[Page images and extracted text]
▼

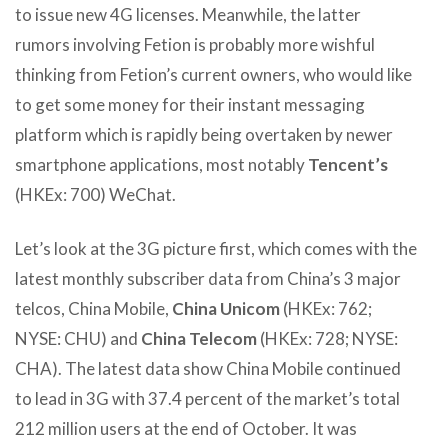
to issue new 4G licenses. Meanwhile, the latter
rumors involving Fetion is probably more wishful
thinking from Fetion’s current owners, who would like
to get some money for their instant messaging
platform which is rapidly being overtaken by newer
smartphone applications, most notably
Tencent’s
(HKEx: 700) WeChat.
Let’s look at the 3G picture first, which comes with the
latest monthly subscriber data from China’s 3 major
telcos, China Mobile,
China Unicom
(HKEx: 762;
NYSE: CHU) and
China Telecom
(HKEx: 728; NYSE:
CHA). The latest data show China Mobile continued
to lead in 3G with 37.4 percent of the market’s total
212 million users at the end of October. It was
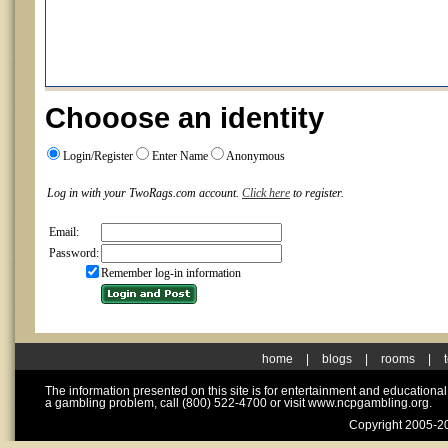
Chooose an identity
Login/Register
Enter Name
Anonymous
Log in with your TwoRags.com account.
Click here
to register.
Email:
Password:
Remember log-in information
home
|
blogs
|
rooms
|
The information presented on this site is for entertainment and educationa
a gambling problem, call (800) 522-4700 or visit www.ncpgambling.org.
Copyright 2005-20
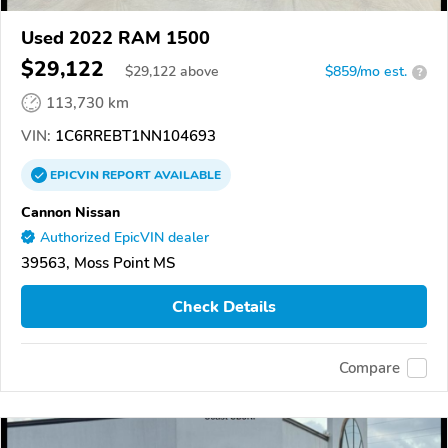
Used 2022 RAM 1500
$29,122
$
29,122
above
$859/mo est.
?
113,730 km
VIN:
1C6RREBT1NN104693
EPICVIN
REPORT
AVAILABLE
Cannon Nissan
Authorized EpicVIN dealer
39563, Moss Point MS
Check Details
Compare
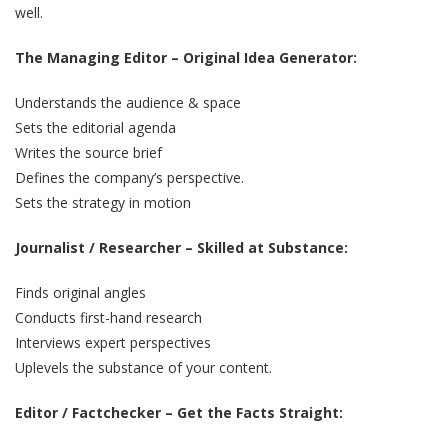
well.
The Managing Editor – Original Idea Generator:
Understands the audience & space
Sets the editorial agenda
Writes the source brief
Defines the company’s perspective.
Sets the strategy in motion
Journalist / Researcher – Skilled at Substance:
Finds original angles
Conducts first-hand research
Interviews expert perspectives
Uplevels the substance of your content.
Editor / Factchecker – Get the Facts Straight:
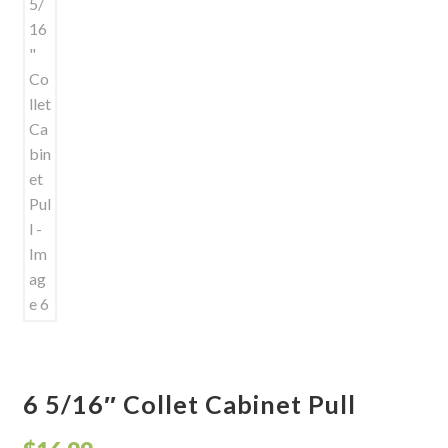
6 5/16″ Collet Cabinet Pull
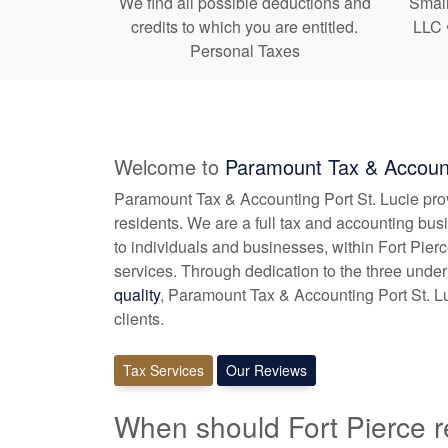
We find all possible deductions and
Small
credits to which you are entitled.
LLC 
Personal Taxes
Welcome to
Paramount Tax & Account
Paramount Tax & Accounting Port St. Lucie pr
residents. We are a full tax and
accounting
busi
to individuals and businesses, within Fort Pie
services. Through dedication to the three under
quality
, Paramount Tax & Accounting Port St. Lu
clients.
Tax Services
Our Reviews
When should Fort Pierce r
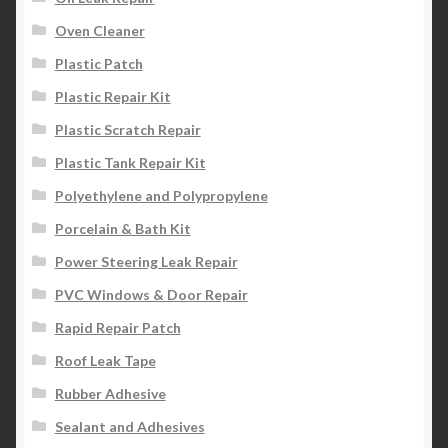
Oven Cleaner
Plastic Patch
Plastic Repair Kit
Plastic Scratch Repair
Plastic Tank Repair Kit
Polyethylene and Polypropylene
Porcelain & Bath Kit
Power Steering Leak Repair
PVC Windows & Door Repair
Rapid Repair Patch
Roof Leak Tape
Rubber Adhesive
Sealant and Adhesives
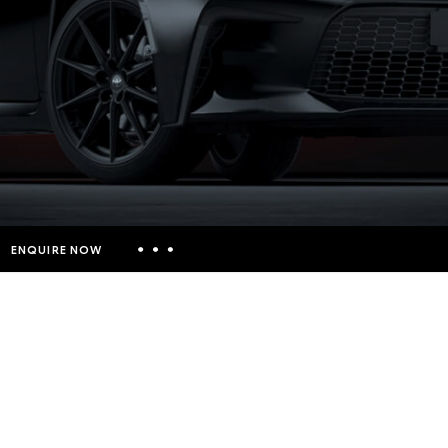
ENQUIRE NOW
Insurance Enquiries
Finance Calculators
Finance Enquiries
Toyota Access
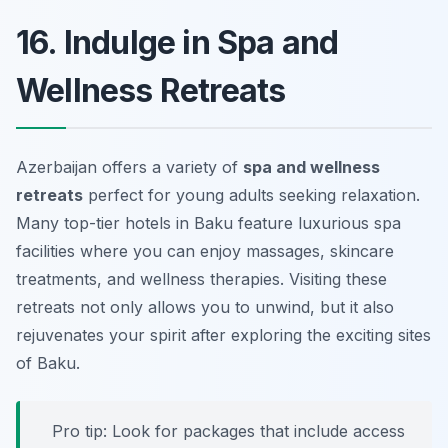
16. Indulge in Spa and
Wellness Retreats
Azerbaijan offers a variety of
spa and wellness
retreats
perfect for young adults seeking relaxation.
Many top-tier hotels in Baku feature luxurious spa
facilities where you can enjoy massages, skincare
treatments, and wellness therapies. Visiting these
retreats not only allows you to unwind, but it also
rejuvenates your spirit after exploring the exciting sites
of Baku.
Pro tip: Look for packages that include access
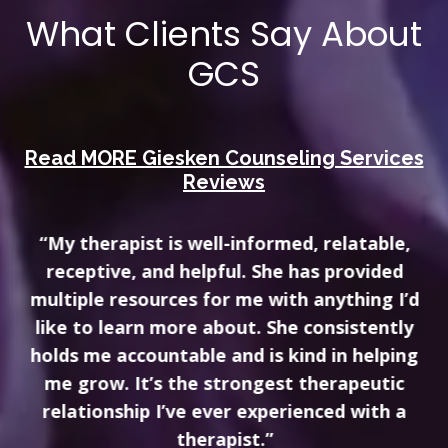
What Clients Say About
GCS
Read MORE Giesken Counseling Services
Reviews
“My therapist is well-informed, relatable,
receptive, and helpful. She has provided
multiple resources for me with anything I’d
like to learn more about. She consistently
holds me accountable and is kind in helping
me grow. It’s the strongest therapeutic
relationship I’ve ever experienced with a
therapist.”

▲

Your assignment - Set down the entries above again exactly, minus any image.

Solution to this exercise -
to issue new 4G licenses. Meanwhile, the latter
rumors involving Fetion is probably more wishful
thinking from Fetion’s current owners, who would like
to get some money for their instant messaging
platform which is rapidly being overtaken by newer
smartphone applications, most notably
Tencent’s
(HKEx: 700) WeChat.
Let’s look at the 3G picture first, which comes with the
latest monthly subscriber data from China’s 3 major
telcos, China Mobile,
China Unicom
(HKEx: 762;
NYSE: CHU) and
China Telecom
(HKEx: 728; NYSE:
CHA). The latest data show China Mobile continued
to lead in 3G with 37.4 percent of the market’s total
212 million users at the end of October. It was
Chooose an identity
Login/Register
Enter Name
Anonymous
Log in with your TwoRags.com account.
Click here
to register.
Email:
Password:
Remember log-in information
home
|
blogs
|
rooms
|
The information presented on this site is for entertainment and educationa
a gambling problem, call (800) 522-4700 or visit www.ncpgambling.org.
Copyright 2005-20
Used 2022 RAM 1500
$29,122
$
29,122
above
$859/mo est.
?
113,730 km
VIN:
1C6RREBT1NN104693
EPICVIN
REPORT
AVAILABLE
Cannon Nissan
Authorized EpicVIN dealer
39563, Moss Point MS
Check Details
Compare
well.
The Managing Editor – Original Idea Generator:
Understands the audience & space
Sets the editorial agenda
Writes the source brief
Defines the company’s perspective.
Sets the strategy in motion
Journalist / Researcher – Skilled at Substance:
Finds original angles
Conducts first-hand research
Interviews expert perspectives
Uplevels the substance of your content.
Editor / Factchecker – Get the Facts Straight:
6 5/16″ Collet Cabinet Pull
We find all possible deductions and
Small
credits to which you are entitled.
LLC 
Personal Taxes
Welcome to
Paramount Tax & Account
Paramount Tax & Accounting Port St. Lucie pr
residents. We are a full tax and
accounting
busi
to individuals and businesses, within Fort Pie
services. Through dedication to the three under
quality
, Paramount Tax & Accounting Port St. Lu
clients.
Tax Services
Our Reviews
When should Fort Pierce r
Oven Cleaner
Plastic Patch
Plastic Repair Kit
Plastic Scratch Repair
Plastic Tank Repair Kit
Polyethylene and Polypropylene
Porcelain & Bath Kit
Power Steering Leak Repair
PVC Windows & Door Repair
Rapid Repair Patch
Roof Leak Tape
Rubber Adhesive
Sealant and Adhesives
ENQUIRE NOW
Insurance Enquiries
Finance Calculators
Finance Enquiries
Toyota Access
16. Indulge in Spa and
Wellness Retreats
Azerbaijan offers a variety of
spa and wellness
retreats
perfect for young adults seeking relaxation.
Many top-tier hotels in Baku feature luxurious spa
facilities where you can enjoy massages, skincare
treatments, and wellness therapies. Visiting these
retreats not only allows you to unwind, but it also
rejuvenates your spirit after exploring the exciting sites
of Baku.
Pro tip: Look for packages that include access
What Clients Say About
GCS
Read MORE Giesken Counseling Services
Reviews
“My therapist is well-informed, relatable,
receptive, and helpful. She has provided
multiple resources for me with anything I’d
like to learn more about. She consistently
holds me accountable and is kind in helping
me grow. It’s the strongest therapeutic
relationship I’ve ever experienced with a
therapist.”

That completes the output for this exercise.